Of course, the image labels need to match the actual file names of your kernels, and this example assumes you use lilo as your boot manager.

Also, depending on what you are trying to accomplish, enabling HIGHMEM may actually slow your system down whenever it access RAM above 1GB. This is because HIGHMEM causes the kernel to do virtual to physical mapping to see the higher addresses. You might think of it as a good example of why doing things in hardware is much faster than software.

Let us know if you get the HIGHMEM working. I'd like to build and be able to choose at boot time a kernel that can see the extra RAM on my system. I might name it /boot/bzVideoEdit or something.   :Smile: 

----------

## dberkholz

I have an Athlon 2000+ MP dual system with 1 GB Corsair ECC, and HIGHMEM also does not work for me with gentoo-sources, so I'm stuck with 844MB (or whatever) until I can make it happen. In fact I filed a bug on it. Please feel free to add on to that bug. https://bugs.gentoo.org/show_bug.cgi?id=21742

----------

## jean-michel

Thanks to everyone who lent a hand on this.

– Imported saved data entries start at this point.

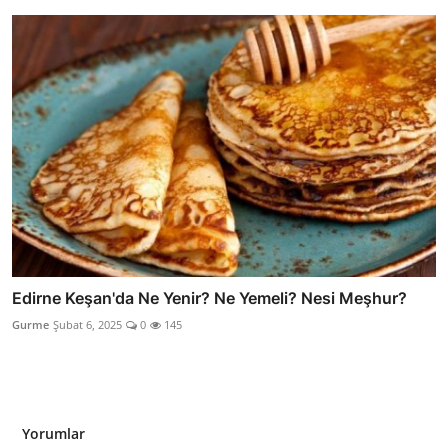
Edirne Keşan'da Ne Yenir? Ne Yemeli? Nesi Meşhur?
Gurme
Şubat 6, 2025
0
145
Yorumlar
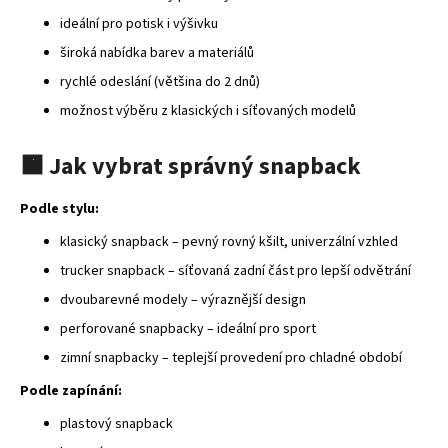
č
u
ideální pro potisk i výšivku
j
široká nabídka barev a materiálů
e
rychlé odeslání (většina do 2 dnů)
m
e
možnost výběru z klasických i síťovaných modelů
🟧 Jak vybrat správný snapback
MALFINI
PURE
122
Podle stylu:
–
DÁMSKÉ
klasický snapback – pevný rovný kšilt, univerzální vzhled
TRIČKO,
trucker snapback – síťovaná zadní část pro lepší odvětrání
150
G,
dvoubarevné modely – výraznější design
100%
BAVLNA,
perforované snapbacky – ideální pro sport
PROJMUTÝ
STŘIH
zimní snapbacky – teplejší provedení pro chladné období
85
Podle zapínání:
Kč
plastový snapback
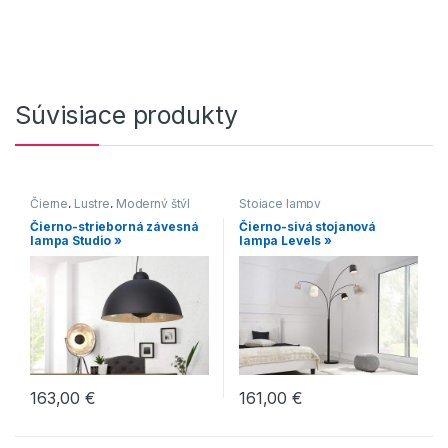
Súvisiace produkty
Čierne
,
Lustre
,
Moderný štýl
Stojace lampy
Čierno-strieborná závesná
Čierno-sivá stojanová
lampa Studio »
lampa Levels »
163,00
€
161,00
€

SOLUTION: I upgraded my processors (to dual 2800+ MPs) and my motherboard (dumping the iWill board for a Tyan S2466N-4M) after noticing that 1.5 GB of the exact same memory worked just fine with their 2600+ MPs and the aforementioned motherboard.  I suspect the issue may have been tied in some way to the 2400+ MP chips, but am not certain.

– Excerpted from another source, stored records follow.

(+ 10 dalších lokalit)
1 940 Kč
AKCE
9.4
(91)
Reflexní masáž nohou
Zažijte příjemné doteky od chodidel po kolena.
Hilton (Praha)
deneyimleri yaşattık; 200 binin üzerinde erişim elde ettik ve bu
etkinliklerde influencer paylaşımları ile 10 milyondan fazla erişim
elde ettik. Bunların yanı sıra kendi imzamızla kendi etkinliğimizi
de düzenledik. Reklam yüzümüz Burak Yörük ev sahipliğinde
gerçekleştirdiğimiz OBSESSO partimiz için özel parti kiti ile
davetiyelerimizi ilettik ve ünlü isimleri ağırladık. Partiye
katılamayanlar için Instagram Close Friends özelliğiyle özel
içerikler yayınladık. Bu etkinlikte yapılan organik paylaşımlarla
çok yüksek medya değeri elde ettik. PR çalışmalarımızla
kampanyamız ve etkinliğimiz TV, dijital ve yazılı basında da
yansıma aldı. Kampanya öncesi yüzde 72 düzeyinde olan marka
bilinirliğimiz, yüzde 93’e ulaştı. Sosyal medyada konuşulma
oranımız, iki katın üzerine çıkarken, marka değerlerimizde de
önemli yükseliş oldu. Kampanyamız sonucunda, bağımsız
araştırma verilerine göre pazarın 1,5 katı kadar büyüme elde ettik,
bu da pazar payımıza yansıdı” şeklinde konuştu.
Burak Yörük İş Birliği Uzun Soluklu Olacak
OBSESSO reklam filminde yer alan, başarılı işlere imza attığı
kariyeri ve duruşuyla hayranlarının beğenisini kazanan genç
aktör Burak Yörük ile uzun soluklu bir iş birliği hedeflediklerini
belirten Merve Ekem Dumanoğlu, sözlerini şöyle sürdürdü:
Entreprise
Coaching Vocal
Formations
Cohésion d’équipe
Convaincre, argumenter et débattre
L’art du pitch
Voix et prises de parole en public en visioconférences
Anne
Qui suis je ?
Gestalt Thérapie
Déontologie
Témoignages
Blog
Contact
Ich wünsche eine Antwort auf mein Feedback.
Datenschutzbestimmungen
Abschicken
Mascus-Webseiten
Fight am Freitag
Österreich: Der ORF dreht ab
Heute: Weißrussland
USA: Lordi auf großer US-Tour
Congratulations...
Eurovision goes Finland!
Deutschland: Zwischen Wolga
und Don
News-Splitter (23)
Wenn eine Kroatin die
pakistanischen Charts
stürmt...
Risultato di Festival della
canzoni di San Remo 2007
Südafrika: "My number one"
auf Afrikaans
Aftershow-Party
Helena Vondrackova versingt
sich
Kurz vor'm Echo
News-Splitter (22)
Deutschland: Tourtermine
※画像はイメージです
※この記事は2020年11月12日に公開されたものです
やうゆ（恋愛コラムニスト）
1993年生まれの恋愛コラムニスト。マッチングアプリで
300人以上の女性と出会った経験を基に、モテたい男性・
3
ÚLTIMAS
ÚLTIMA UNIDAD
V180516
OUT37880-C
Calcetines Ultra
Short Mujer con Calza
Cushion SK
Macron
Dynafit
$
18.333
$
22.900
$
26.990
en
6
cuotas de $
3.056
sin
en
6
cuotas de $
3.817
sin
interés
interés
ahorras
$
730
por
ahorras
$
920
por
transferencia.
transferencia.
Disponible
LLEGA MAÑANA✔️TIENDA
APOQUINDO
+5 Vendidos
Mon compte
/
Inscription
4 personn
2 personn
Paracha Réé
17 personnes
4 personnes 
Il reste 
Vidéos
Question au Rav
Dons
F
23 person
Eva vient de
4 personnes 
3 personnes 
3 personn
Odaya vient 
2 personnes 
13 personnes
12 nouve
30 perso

 :Question:  I do not know the exact cause, but it wasn't memory sticks (I tested with numerous different memory sticks, of different makes and models including a number of Corsair, always with the same problem).  It may have been the motherboard (although I had similiar problems with an earlier rev of the Tyan board mentioned above, even with a current flashed bios).  The common denominator however was 2400+ MPs, so I'm wondering if there wasn't a peculiar chip limitation, or combination of the above.  In any event, the new motherboard and chips were the ticket ... the exact same memory now works perfectly in all 4 DIMM slots, for a total of 2GB.  Go figure.

Some notes on software:

 :Arrow:  booting into a kernel without HIMEM support worked just fine (once I got the memory working, no more kernel ooopses of any kind), but memory was limited to 900MB or so.   

 :Arrow:  I stress tested this by compiling a new kernel with HIMEM support (4GB, 3.5GB user ... anyone know of a good doc on what the tradeoffs are for 3.5GB v. 3 GB user?), and emerging all of the dependent stuff (lm-sensors, xfree-drm, iptables, alsa-driver, etc.) with complete success (and jaw-dropping speed despite the memory limitation  :Smile: ).   So a lowmem kernel SHOULD work even on a machine with more than 1GB of RAM, it merely denies you access to the higher memory.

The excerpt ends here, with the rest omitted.